Monday, 24 September 2018

BPJS Ketenagakerjaan Garap Pekerja Informal

Kamis, 19 Mei 2016 — 9:19 WIB
Kepala BPJS Tenagakerjaan Didi, Ketua Sarbumusi Iwan dan staf desa serta warga saat sosialisasi JKK dan JK.

Kepala BPJS Tenagakerjaan Didi, Ketua Sarbumusi Iwan dan staf desa serta warga saat sosialisasi JKK dan JK.

PURWAKARTA (Pos Kota) – BPJS Ketenagakerjaan Purwakarta menggarap tenaga kerja informal untuk ikut kepesertaan Jaminan Kecelakaan Kerja (JKK) dan Jaminan Kematian (JK) .

“Besaran Premi peserta sebesar Rp 10.000/jiwa/bulan untuk JKK dan Rp 6.800 untuk JK,” jelas Kepala Cabang BPJS Ketenagakerjaan Purwakarta Didi Sumardi saat menggelar sosialisasi di Aula Desa Karang Mukti, Kec Cipendeuy, Subang.

Didi mengemukakan, tahap awal Desa Karang Mukti akan dijadikan pilot project.

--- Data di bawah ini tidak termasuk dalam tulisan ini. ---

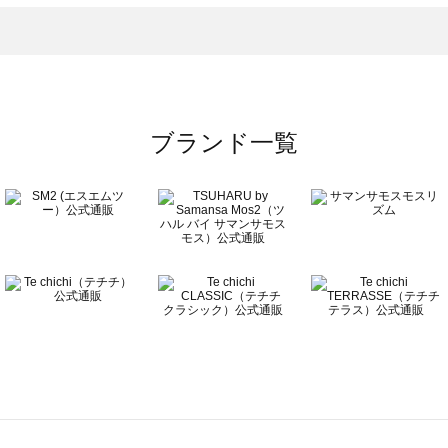
ップス一覧
のトップス一覧
ブランド一覧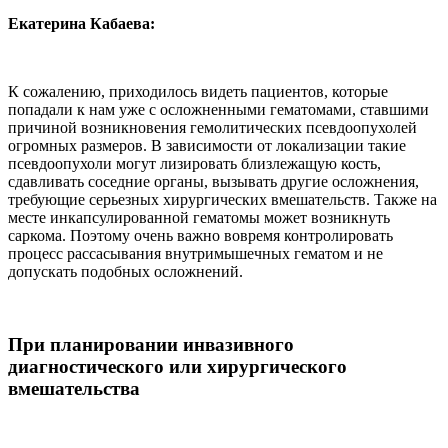
Екатерина Кабаева:
К сожалению, приходилось видеть пациентов, которые
попадали к нам уже с осложненными гематомами, ставшими
причиной возникновения гемолитических псевдоопухолей
огромных размеров. В зависимости от локализации такие
псевдоопухоли могут лизировать близлежащую кость,
сдавливать соседние органы, вызывать другие осложнения,
требующие серьезных хирургических вмешательств. Также на
месте инкапсулированной гематомы может возникнуть
саркома. Поэтому очень важно вовремя контролировать
процесс рассасывания внутримышечных гематом и не
допускать подобных осложнений.
При планировании инвазивного
диагностического или хирургического
вмешательства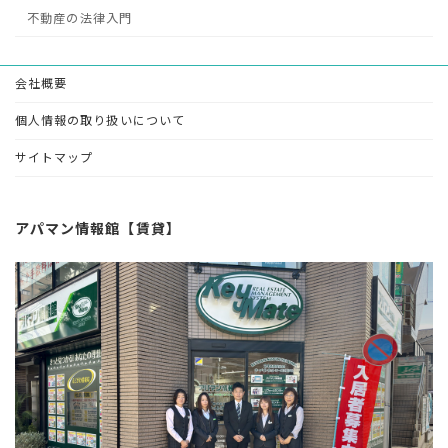
不動産の法律入門
会社概要
個人情報の取り扱いについて
サイトマップ
アパマン情報館【賃貸】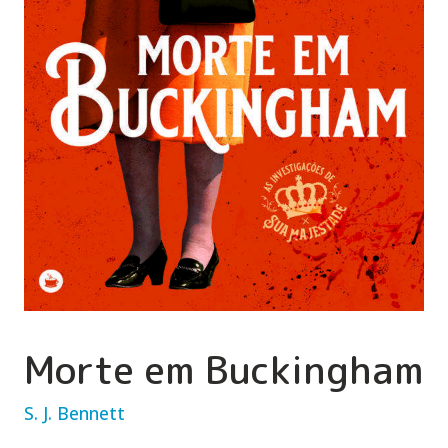
Morte em Buckingham
S. J. Bennett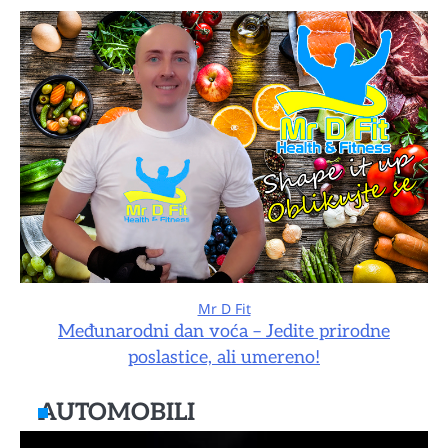
Mr D Fit
Međunarodni dan voća – Jedite prirodne
poslastice, ali umereno!
AUTOMOBILI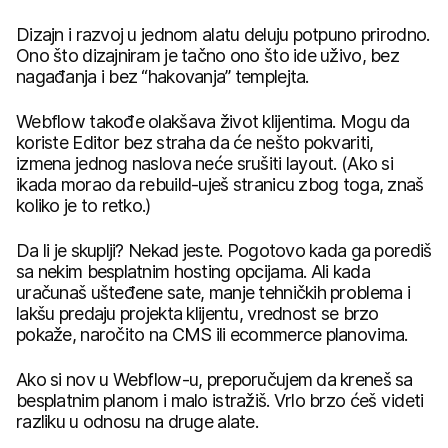
Dizajn i razvoj u jednom alatu deluju potpuno prirodno.
Ono što dizajniram je tačno ono što ide uživo, bez
nagađanja i bez “hakovanja” templejta.
Webflow takođe olakšava život klijentima. Mogu da
koriste Editor bez straha da će nešto pokvariti,
izmena jednog naslova neće srušiti layout. (Ako si
ikada morao da rebuild-uješ stranicu zbog toga, znaš
koliko je to retko.)
Da li je skuplji? Nekad jeste. Pogotovo kada ga porediš
sa nekim besplatnim hosting opcijama. Ali kada
uračunaš ušteđene sate, manje tehničkih problema i
lakšu predaju projekta klijentu, vrednost se brzo
pokaže, naročito na CMS ili ecommerce planovima.
Ako si nov u Webflow-u, preporučujem da kreneš sa
besplatnim planom i malo istražiš. Vrlo brzo ćeš videti
razliku u odnosu na druge alate.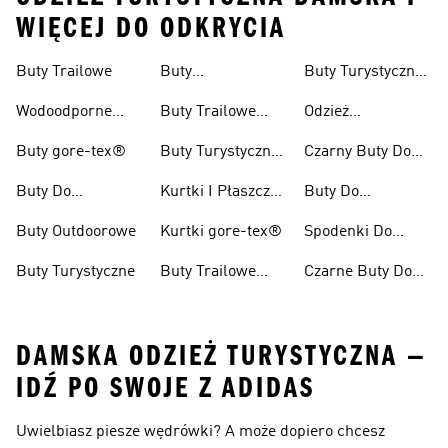
WIĘCEJ DO ODKRYCIA
Buty Trailowe
Buty
Buty Turystyczne
Wspinaczkowe
Męskie
Wodoodporne
Buty Trailowe
Odzież
Buty Do Biegania
Damskie
Turystyczna
Buty gore-tex®
Buty Turystyczne
Czarny Buty Do
W Terenie
Damskie
Pieszych
Buty Do
Kurtki I Płaszcze
Buty Do
Wędrówek
Kolarzówki
Zimowe
Kolarstwa
Buty Outdoorowe
Kurtki gore-tex®
Spodenki Do
Górskiego Dla
Biegów
Kobiet
Buty Turystyczne
Buty Trailowe
Czarne Buty Do
Trailowych
Męskie
Biegów
Trailowych
DAMSKA ODZIEŻ TURYSTYCZNA —
IDŹ PO SWOJE Z ADIDAS
Uwielbiasz piesze wędrówki? A może dopiero chcesz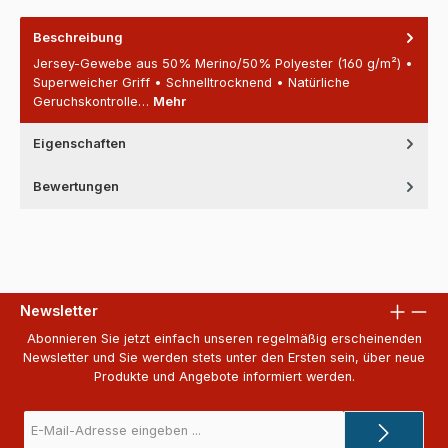
Beschreibung
Jersey-Gewebe aus 50% Merino/50% Polyester (160 g/m²) •
Superweicher Griff • Schnelltrocknend • Natürliche
Geruchskontrolle…
Mehr
Eigenschaften
Bewertungen
Newsletter
Abonnieren Sie jetzt einfach unseren regelmäßig erscheinenden
Newsletter und Sie werden stets unter den Ersten sein, über neue
Produkte und Angebote informiert werden.
E-
Mail-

Diharapkan, usai tingkat desa naik ke tingkat kecamatan.

“Manfaat bagi peserta, bila terjadi kecelakaan kerja. Jaminannya unlimited, artinya biaya pengobatan akan ditanggung dengan nilai tak terbatas sampai dengan return work. Termasuk jika mengalami musibah, baik itu sembuh tanpa cacat maupun sembuh tapi cacat hingga meninggal akan mendapatkan santunan,” jelasnya.

Didi menjelaskan pekerja informal diharapkan ikut kepesertaan BPJS diantaranya petani, tukang ojek, dan lainnya.

PEKERJA INFORMAL

“Pekerja informal seperti petani, bila sedang bertani disawah kalau terjadi kecelakaan kerja seperti dipatuk ular atau disebabkan oleh hal lain. Biaya pengobatan akan dijamin secara tidak terbatas,” jelasnya.

Didi mengakui pihaknya menggandeng DPC Sarikat Buruh Muslim Indonesia (Sarbumusi) untuk merealisasikan program JKK dan JK bagi pekerja informal Desa Karang Mukti.

Ketua Sarbumusi Subang Iwan Sudarman mengusulkan dana dari pemerintah difokuskan bagi jaminan sosial masyarakat.

Kata dia, pihaknya akan membuka kerjasama dengan Apdesi guna menjaring pekerja informal disetiap desa.

“Diharapkan, mereka membuat Perdes mengenai wajib ikut menjadi peserta BPJS ketenagakerjaan informal. Fungsinya, mensosialisasikan, mengambil iuran dari masyarakat dan mengurus korban,” saran dia.